ぐるぐる、と。黒くもやもやした塊が心の内を回り続ける。

ザラザラした不安が息苦しいまでに胸を満たして、自分がどうするべきなのか考えなくてはいけないのに、上手く頭が回らない。



 リヒターを救いたくて、リヒターのところへ連れて行け、と言ったのはほとんど反射だった。

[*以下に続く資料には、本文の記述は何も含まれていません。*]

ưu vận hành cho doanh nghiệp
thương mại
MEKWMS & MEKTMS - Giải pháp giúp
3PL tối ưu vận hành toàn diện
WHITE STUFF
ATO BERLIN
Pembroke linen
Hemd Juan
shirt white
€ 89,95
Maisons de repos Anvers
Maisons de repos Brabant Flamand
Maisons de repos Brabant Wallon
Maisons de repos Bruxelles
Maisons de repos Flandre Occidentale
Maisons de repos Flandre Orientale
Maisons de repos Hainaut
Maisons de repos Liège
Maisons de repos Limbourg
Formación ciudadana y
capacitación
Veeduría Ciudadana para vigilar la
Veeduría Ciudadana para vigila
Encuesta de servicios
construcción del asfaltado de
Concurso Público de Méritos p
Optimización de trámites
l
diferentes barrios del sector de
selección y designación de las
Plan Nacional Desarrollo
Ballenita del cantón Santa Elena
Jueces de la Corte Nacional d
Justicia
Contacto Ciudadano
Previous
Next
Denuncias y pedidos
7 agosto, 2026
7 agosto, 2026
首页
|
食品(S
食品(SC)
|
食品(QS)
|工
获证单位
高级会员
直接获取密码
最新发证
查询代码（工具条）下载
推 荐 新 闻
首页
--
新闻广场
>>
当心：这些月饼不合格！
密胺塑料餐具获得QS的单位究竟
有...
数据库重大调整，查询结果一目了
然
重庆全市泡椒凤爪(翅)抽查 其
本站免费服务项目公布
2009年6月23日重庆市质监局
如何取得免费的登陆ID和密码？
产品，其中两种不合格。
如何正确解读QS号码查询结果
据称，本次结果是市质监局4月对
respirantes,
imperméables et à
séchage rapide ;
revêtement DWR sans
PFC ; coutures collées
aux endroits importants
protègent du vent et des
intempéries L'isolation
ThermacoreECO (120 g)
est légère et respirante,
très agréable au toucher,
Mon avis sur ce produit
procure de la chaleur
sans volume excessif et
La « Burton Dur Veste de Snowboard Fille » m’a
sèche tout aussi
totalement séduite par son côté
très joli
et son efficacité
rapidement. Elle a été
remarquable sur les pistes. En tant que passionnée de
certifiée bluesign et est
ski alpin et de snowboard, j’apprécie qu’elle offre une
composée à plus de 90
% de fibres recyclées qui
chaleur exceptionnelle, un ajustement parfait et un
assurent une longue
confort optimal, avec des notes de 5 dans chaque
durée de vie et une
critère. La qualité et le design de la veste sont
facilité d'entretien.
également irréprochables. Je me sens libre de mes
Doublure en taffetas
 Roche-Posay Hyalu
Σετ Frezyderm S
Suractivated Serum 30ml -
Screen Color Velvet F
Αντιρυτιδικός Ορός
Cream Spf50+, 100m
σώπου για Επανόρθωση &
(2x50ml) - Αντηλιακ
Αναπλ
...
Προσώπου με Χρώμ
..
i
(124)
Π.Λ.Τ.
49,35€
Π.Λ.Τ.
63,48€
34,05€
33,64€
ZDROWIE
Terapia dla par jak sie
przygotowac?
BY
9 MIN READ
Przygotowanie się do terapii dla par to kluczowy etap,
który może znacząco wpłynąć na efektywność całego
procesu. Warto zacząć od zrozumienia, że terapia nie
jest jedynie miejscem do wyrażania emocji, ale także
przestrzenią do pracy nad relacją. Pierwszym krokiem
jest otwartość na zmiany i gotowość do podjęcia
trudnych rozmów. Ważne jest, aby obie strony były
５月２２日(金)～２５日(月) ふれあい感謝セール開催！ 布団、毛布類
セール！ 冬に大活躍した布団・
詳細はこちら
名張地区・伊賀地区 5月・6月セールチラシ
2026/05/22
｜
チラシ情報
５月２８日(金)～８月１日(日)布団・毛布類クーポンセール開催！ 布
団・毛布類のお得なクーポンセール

会えばなにか変わるのではないか、と――そんなわけはないのに。



――どうやったら、リヒターを救える。



 力ずくで牢から出して逃がすのでは駄目だ。

リヒターが胸を張って、ラシェルの隣に立てるようにならなければ、意味がない。



 重い沈黙の中。


「ここです」


 ふいにイロの声が地下牢に響いて、全員が足を止めた。



 そこは地下牢の最果て。

最も奥の、最も闇の深いところに、その牢はあった。



 エルマは黙ったまま、手に持ったランプを目の前にかざす。

ぼんやりと浮かび上がった鉄柵の向こうで、よく知った顔が――笑っていた。



「やあ、エルマにイロ。カルとラグも来たんだね」



 今日は来客が多いな、と、リヒターはまったくいつもと変わらない笑みを浮かべて言う。